Making sense of the markets this week: July 28, 2024
Biden's withdrawal softens bond market, lowers “Trump trade”
Compared to the way US President Joe Biden's decision not to run for a second term rocked the political world, the markets seemed out of money—on the surface, at least.
Biden's U-turn has taken the wind out of the “Trump trade” in the stock, bond and cryptocurrency markets. Stock markets as a whole rebounded the day after the announcement, with mega-cap technology stocks leading the way. But oil and gas stocks and cryptocurrencies—which were expected to improve under Donald Trump's administration—were hammered.
The Republican nominee is seen as a bigger deficit spender than anyone the Democrats might settle on, so a Trump/Vance administration is expected to usher in higher inflation. That just translated into a rising bond yield curve as polls showed him ahead of Biden. However, expectations of Trump as an inevitable shoo-in have now waned and bond yields have been flat.
However, Kristina Hooper, chief global market strategist at Invesco, warned investors to remain on the lookout for short-term volatility, “as the great uncertainty about the new Democratic ticket may not be resolved until the caucuses in August.” He also suggested that investors should pay close attention to the US Federal Reserve's moves in relation to interest rates. (More on Canada's recent rate cuts below.)
Something Canadians and investors should consider: As a member of parliament, Vice President and Democratic front runner Kamala Harris voted against the US-Canada-Mexico trade agreement (USMCA), the successor to NAFTA (North American Free Trade Agreement) that was concluded by. Trump administration in 2020. At the time, he pointed out the lack of environmental protection in his decision.

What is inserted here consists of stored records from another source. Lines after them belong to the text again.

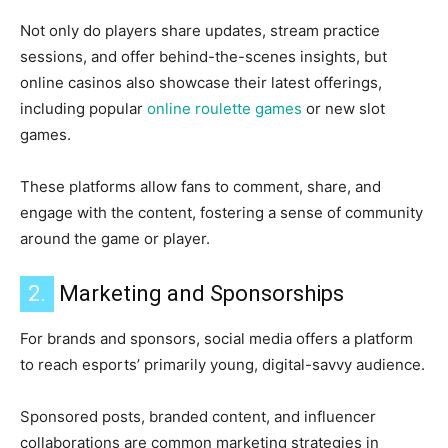
Not only do players share updates, stream practice
sessions, and offer behind-the-scenes insights, but
online casinos also showcase their latest offerings,
including popular
online roulette games
or new slot
games.
These platforms allow fans to comment, share, and
engage with the content, fostering a sense of community
around the game or player.
2.
Marketing and Sponsorships
For brands and sponsors, social media offers a platform
to reach esports’ primarily young, digital-savvy audience.
Sponsored posts, branded content, and influencer
collaborations are common marketing strategies in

The Bank of Canada is cutting rates again
Speaking of monetary policy, on Wednesday Bank of Canada (BoC) governor Tiff Macklem announced the second quarter point cut in interest rates in as many months, bringing the overnight lending rate down to 4.5%. In addition, Macklem revealed that there will be more cuts to come this year; provided inflation continues to fall to the Bank's target of 2%. The country's Consumer Price Index (CPI) rose 2.7% year-on-year in June, down from a 21st century high of 8.1% two years ago.
The rate cut was widely expected by markets.
The BoC is forecasting GDP growth of 1.2% this year, 2.1% in 2025 and 2.4% in 2026, which sounds OK until you consider that population growth is currently running at 3%. However, the rate cut provides some relief for mortgage holders and support for bond markets.